The debate on integration or non-integration of HIV counselling testing and treatment with other health care services finds meaning in a study conducted in Kenya and Swaziland by Population Council [21] and three other non-governmental organizations on the integration of sexual and reproductive health and HIV services. Conducted from 2008 to 2013, the Integration Initiative sought to generate rigorous evidence on feasibility, effectiveness, cost, and impact of different models for delivering integrated HIV/AIDS services in settings with high and medium HIV prevalence in sub-Saharan Africa. The study demonstrated that most clients prefer fully integrated services to save time and money and it also reduce the fear of stigma because clients trusted the providers of such facilities. Similarly, Baotran [22] indicated that the findings of their study on patient satisfaction with integrated HIV and antenatal care services in rural Kenya suggests that integration is highly acceptable to most HIV-infected women. According to them, integration improved HIV-infected women’s satisfaction with overall clinic experience. They attributed women’s satisfaction with integration to the ease of receiving care for both services in one single visit, removing the logistical difficulties of standing in line for services at two different clinics, and the possible disclosure of their status to other non HIV-positive persons. It is for this reason that some health workers in this study also advocated for the integration of HIV-related services into other care services in order to address the concerns of clients who in most cases are more worried about people knowing their identity as PLWAs than care and treatment they would receive in the facilities.

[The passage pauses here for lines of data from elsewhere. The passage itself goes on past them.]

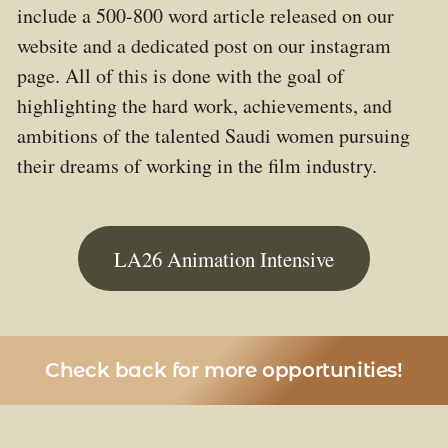
include a 500-800 word article released on our
website and a dedicated post on our instagram
page. All of this is done with the goal of
highlighting the hard work, achievements, and
ambitions of the talented Saudi women pursuing
their dreams of working in the film industry.
LA26 Animation Intensive
Check back for more opportunities!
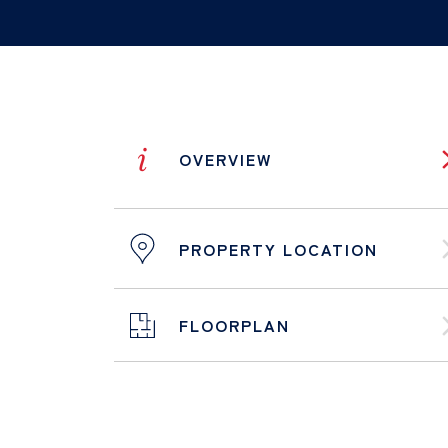
i
OVERVIEW
PROPERTY LOCATION
FLOORPLAN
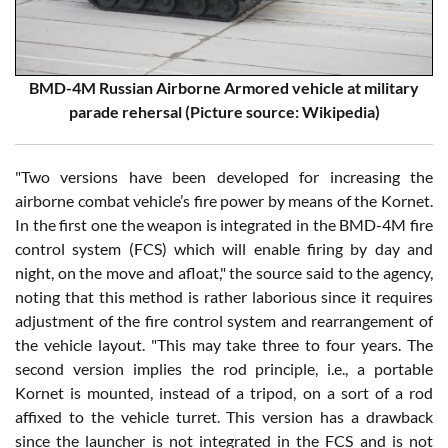
BMD-4M Russian Airborne Armored vehicle at military
parade rehersal (Picture source: Wikipedia)
"Two versions have been developed for increasing the
airborne combat vehicle’s fire power by means of the Kornet.
In the first one the weapon is integrated in the BMD-4M fire
control system (FCS) which will enable firing by day and
night, on the move and afloat," the source said to the agency,
noting that this method is rather laborious since it requires
adjustment of the fire control system and rearrangement of
the vehicle layout. "This may take three to four years. The
second version implies the rod principle, i.e., a portable
Kornet is mounted, instead of a tripod, on a sort of a rod
affixed to the vehicle turret. This version has a drawback
since the launcher is not integrated in the FCS and is not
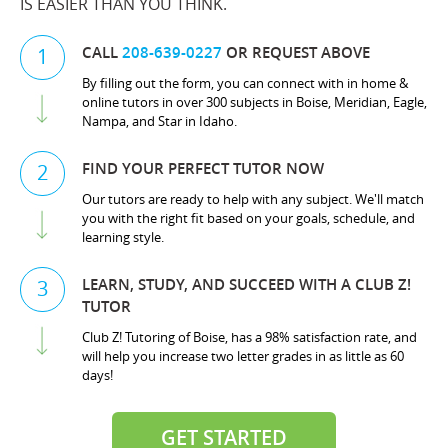
IS EASIER THAN YOU THINK.
CALL
208-639-0227
OR REQUEST ABOVE
1
By filling out the form, you can connect with in home &
online tutors in over 300 subjects in Boise, Meridian, Eagle,
Nampa, and Star in Idaho.
FIND YOUR PERFECT TUTOR NOW
2
Our tutors are ready to help with any subject. We'll match
you with the right fit based on your goals, schedule, and
learning style.
LEARN, STUDY, AND SUCCEED WITH A CLUB Z!
3
TUTOR
Club Z! Tutoring of Boise, has a 98% satisfaction rate, and
will help you increase two letter grades in as little as 60
days!
GET STARTED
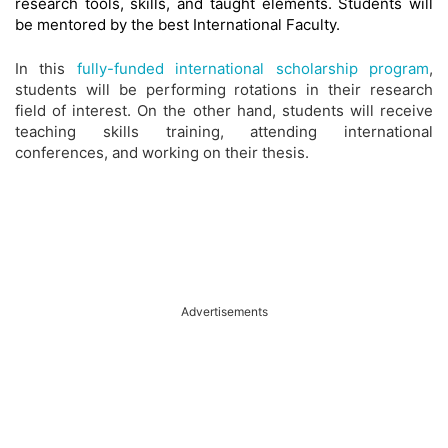
research tools, skills, and taught elements. Students will
be mentored by the best International Faculty.
In this
fully-funded international scholarship program
,
students will be performing rotations in their research
field of interest. On the other hand, students will receive
teaching skills training, attending international
conferences, and working on their thesis.
Advertisements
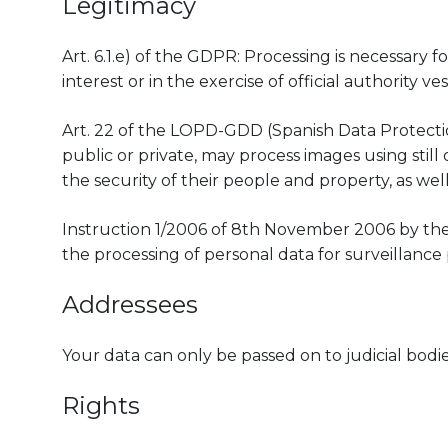
Legitimacy
Art. 6.1.e) of the GDPR: Processing is necessary 
interest or in the exercise of official authority ve
Art. 22 of the LOPD-GDD (Spanish Data Protection
public or private, may process images using stil
the security of their people and property, as well
Instruction 1/2006 of 8th November 2006 by th
the processing of personal data for surveillance 
Addressees
Your data can only be passed on to judicial bodies
Rights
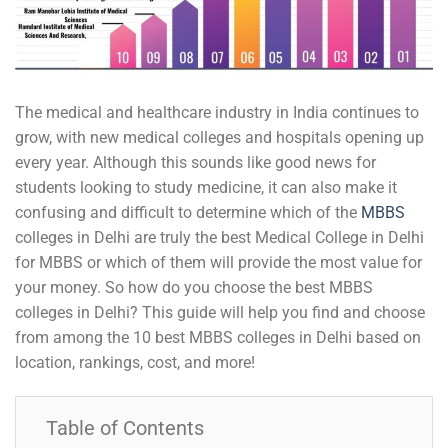
The medical and healthcare industry in India continues to
grow, with new medical colleges and hospitals opening up
every year. Although this sounds like good news for
students looking to study medicine, it can also make it
confusing and difficult to determine which of the
MBBS
colleges in Delhi are truly the best Medical College in Delhi
for MBBS or which of them will provide the most value for
your money. So how do you choose the best MBBS
colleges in Delhi? This guide will help you find and choose
from among the 10 best MBBS colleges in Delhi based on
location, rankings, cost, and more!
Table of Contents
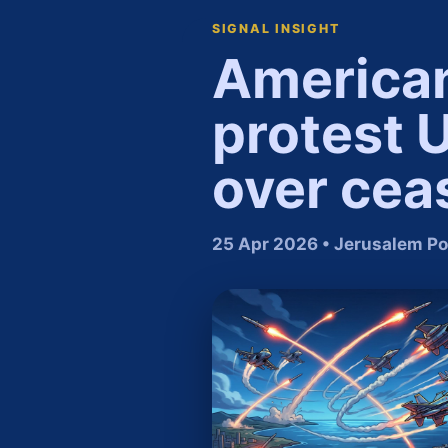
SIGNAL INSIGHT
American 
protest 
over cea
25 Apr 2026 • Jerusalem Po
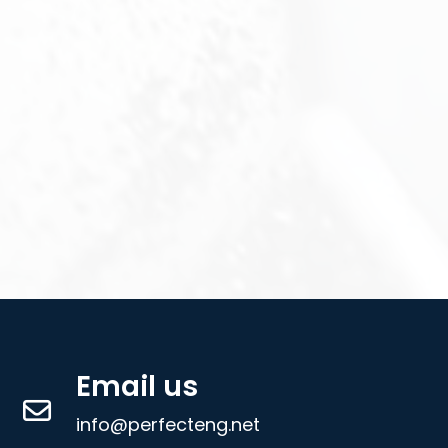
Email us
info@perfecteng.net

Whichever option health workers or planners decide to go for, one important thing that they must not forget is the interest and welfare of clients who are the ultimate beneficiaries of health care services. Integration or isolation of the services must ensure that clients are guaranteed privacy in the use of services to avoid identification in the health care setting and prevent stigmatisation. This is likely to encourage clients to continue accessing services and, also motivate potential clients to use services.